In 2015, I was working with a mid-size client who needed to virtualize roughly 20 servers on a budget that made VMware’s licensing difficult to justify. They’d looked at Hyper-V but didn’t have strong Windows Server Datacenter licensing already in place. XenServer 6.5 was free (for the base edition), mature enough for production use, and had a reasonable management tool in XenCenter. It became a genuine option worth taking seriously.
Why XenServer Made Sense Here
XenServer is Citrix’s hypervisor, built on the open-source Xen project with Citrix’s management layer on top. The free edition gave you live migration (XenMotion), resource pools for clustering hosts, and a Windows-based management console — feature parity with much of what you’d get from VMware for basic virtualization needs.
For a 20-server consolidation onto 4 physical hosts with shared iSCSI storage, XenServer was legitimately adequate. The licensing cost difference versus VMware Essentials Plus (at the time) was significant enough that the client could put the savings toward better hardware.
Installation: What the Docs Don’t Mention
XenServer installs as a Linux-based hypervisor (CentOS derivative under the hood). The installer is straightforward, but a few things caught me off-guard on the first deployment:
RAID configuration should happen before install. The XenServer installer has a basic RAID option but it’s limited and poorly documented. If your server has a hardware RAID controller, configure your RAID array in the RAID BIOS before booting the XenServer installer. XenServer will then see a single logical disk and proceed cleanly.
NIC bonding is easier post-install. The installer offers NIC bonding during setup, but the configuration there is more limited than what XenCenter gives you post-install. Install on a single NIC, then add your bond interfaces through XenCenter — you get mode selection (active-passive vs LACP), VLAN assignment, and proper management network assignment.

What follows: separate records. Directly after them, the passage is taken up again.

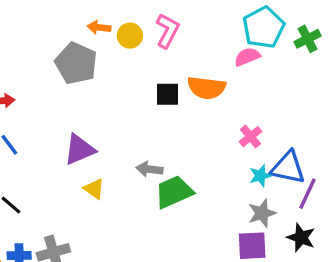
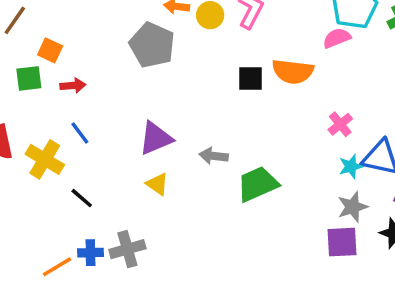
gray arrow: (149, 169) -> (214, 156), moved
yellow triangle: (94, 189) -> (157, 184), moved

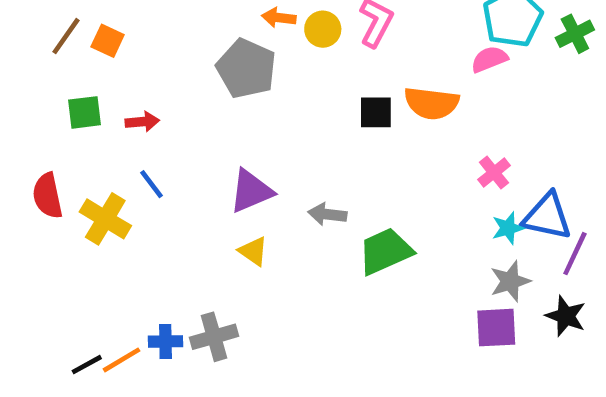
orange square: (50, 50) -> (108, 41), moved
black line: (82, 198) -> (87, 365), moved, turned -70

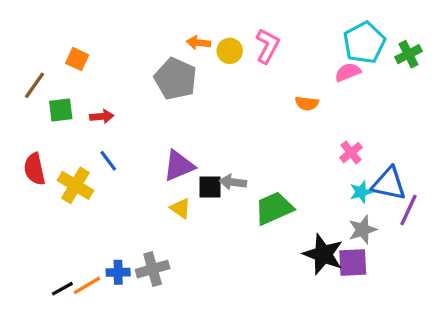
brown line: (66, 36) -> (34, 85), moved
orange semicircle: (431, 103) -> (307, 103), size x0.6
black square: (376, 112) -> (210, 187), moved
black star: (566, 316) -> (323, 254), moved, size x1.4

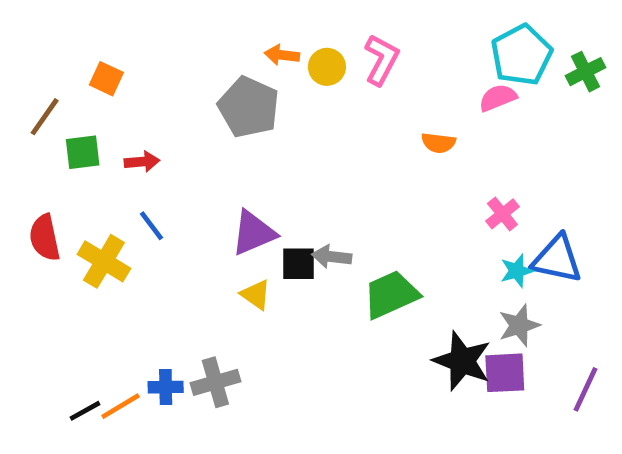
purple line: (408, 210) -> (585, 389), moved

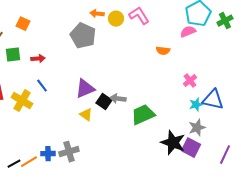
pink L-shape: (381, 60) -> (139, 16), turned -60
black square: (298, 264) -> (104, 102), turned 35
purple square: (505, 373) -> (191, 148), turned 30

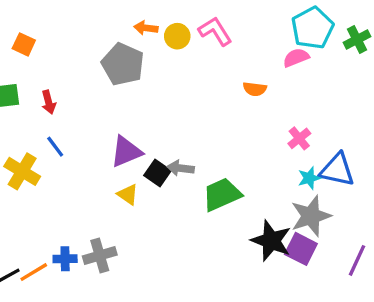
red arrow: (38, 59) -> (49, 102), turned 80
gray star: (197, 128) -> (311, 216), size x1.4

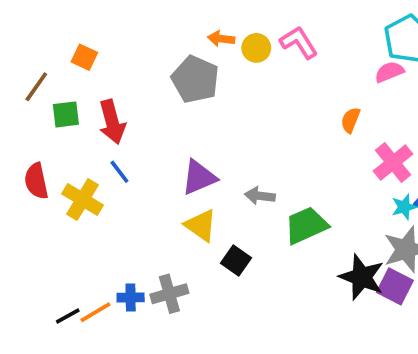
orange semicircle: (255, 89) -> (351, 120), moved, turned 105
red arrow: (49, 102) -> (112, 122), size x1.6
pink cross: (299, 138) -> (393, 163), size x1.5
black square: (157, 173) -> (236, 260), moved
yellow triangle: (128, 195) -> (201, 225), size x1.4

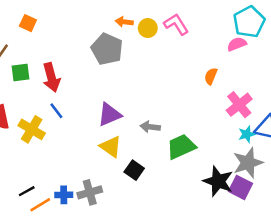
orange square: (84, 57) -> (28, 23), moved
black line: (68, 316) -> (27, 191), moved

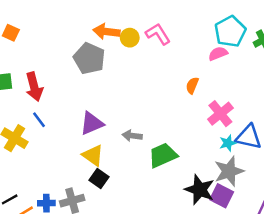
orange arrow: (124, 22) -> (106, 32), size x1.5
black square: (134, 170) -> (99, 179), moved

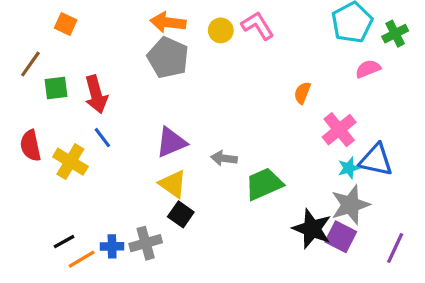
orange arrow: (106, 32) -> (168, 22), moved
pink semicircle: (218, 54) -> (368, 69), moved

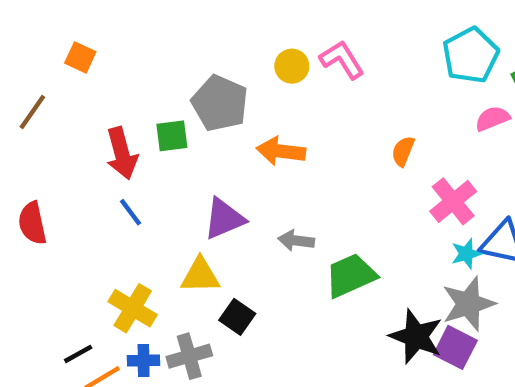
orange arrow: (168, 22) -> (281, 151), moved
green square: (56, 88) -> (172, 136), moved
yellow cross: (70, 162) -> (133, 308), moved
yellow triangle: (173, 184) -> (200, 275), moved, turned -36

Set a correct hostname and DNS before joining a pool. Pool operations use hostnames for node communication. A server named localhost.localdomain in a resource pool will cause confusing behavior when pool commands run. Set the hostname correctly at install time or immediately after via xe host-param-set uuid=<uuid> hostname=<name> in the CLI.
XenCenter vs. The CLI
XenCenter is the Windows-based GUI and covers about 80% of what you’ll need day-to-day. The xe CLI (accessed via SSH to any XenServer host) handles the rest and is necessary for scripting, bulk operations, and some configuration options the GUI doesn’t expose.
Get comfortable with a few basic xe commands early:
xe vm-list # List all VMs
xe host-list # List pool members
xe sr-list # List storage repositories
xe vbd-list # List virtual block devices (disks)
The CLI is verbose but consistent. Most operations have a --help flag that shows the required parameters, and the syntax is uniform enough that you can usually guess the right command format for unfamiliar operations.
First Impressions as a VMware Admin
Coming from vSphere, XenServer felt slightly rougher around the edges — XenCenter lacked some of the polished reporting and alerting in vCenter, and live migration (XenMotion) had more constraints than vMotion in terms of networking and storage prerequisites. But for what this client needed, it worked reliably.
The biggest operational difference: pool master failure is a real concern in XenServer that doesn’t have a clean equivalent in vSphere. I’ll cover that separately in a dedicated post, because it deserves its own treatment.